Question

Dealing With Sequence Over Representation In Microrna Rna-Seq Data

0

Entering edit mode

11.2 years ago

Sudeep ★ 1.7k

Hi all,

I am working on a set of microRNA rna-seq data. One strange problem that we have noticed while checking the data quality with FastQC is that a large portion of the reads in all samples (roughly 40% to 60%) in all our samples are duplicates of just one read (it comes to around roughly 2-4 million reads in all samples). FastQC tags this sequence as a possible PCR primer. We tried to BLAST this sequence to miRBase (after removing the adapter), but couldn't find a matching microRNA. My colleagues are suggesting that this could be biological, but I am not convinced. So my questions are assuming that FastQC tagging of this read as a PCR primer is a false positive, could it be possible that one microRNA is dominant in all the sequenced samples? and how can we confirm whether it is biological or a problem during sequencing ?

Thank you

UPDATE:

We contacted the folks who sequenced our samples (done externally) with the problem I mentioned.
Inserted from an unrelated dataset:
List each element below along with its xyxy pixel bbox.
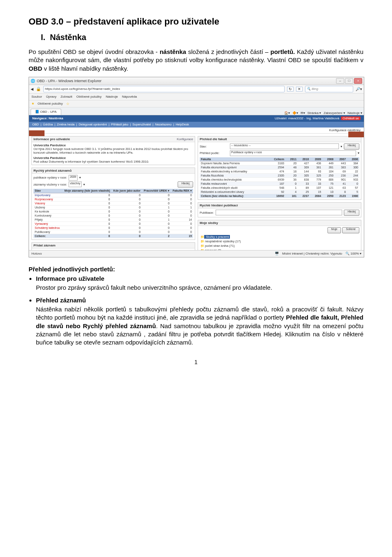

After some checking (I don't know the details yet), they informed us that it was an error in library preparation/sequencing step, and agreed to re-sequence our samples. So, thank you all for taking interest.

rna-seq fastqc • 3.4k views

ADD COMMENT • link 11.2 years ago by Sudeep ★ 1.7k

1

Entering edit mode

also my own 2 cents - a life scientist is usually like Fox Mulder from the X-Files his motto was I want to believe. As a bioinformatician I feel I am Dana Scully who always skeptical.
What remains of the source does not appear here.